[Task description]: Where does "Uplay" appear in the data? Return each line that holds it.

[Stored items from a collection]
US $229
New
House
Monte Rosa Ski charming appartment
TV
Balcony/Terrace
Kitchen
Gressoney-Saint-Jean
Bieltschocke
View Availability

==

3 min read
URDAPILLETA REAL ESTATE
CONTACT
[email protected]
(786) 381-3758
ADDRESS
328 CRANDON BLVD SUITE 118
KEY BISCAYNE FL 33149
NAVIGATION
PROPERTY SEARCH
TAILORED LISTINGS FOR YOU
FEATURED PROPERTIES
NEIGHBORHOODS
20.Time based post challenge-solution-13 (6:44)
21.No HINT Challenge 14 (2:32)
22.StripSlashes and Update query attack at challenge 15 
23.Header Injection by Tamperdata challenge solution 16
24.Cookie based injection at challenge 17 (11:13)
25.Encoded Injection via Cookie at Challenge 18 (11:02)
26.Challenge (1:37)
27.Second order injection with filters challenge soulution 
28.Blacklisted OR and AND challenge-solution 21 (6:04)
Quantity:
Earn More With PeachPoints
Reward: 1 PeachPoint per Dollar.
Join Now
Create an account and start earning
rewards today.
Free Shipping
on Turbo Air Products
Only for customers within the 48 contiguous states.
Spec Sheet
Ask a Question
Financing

* * *

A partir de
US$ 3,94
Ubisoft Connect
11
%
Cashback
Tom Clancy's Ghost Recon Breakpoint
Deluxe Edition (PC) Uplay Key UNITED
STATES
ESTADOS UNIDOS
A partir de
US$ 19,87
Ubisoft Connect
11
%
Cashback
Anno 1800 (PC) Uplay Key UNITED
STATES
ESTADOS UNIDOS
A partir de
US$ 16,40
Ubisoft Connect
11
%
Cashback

[Answer section]:
Deluxe Edition (PC) Uplay Key UNITED
Anno 1800 (PC) Uplay Key UNITED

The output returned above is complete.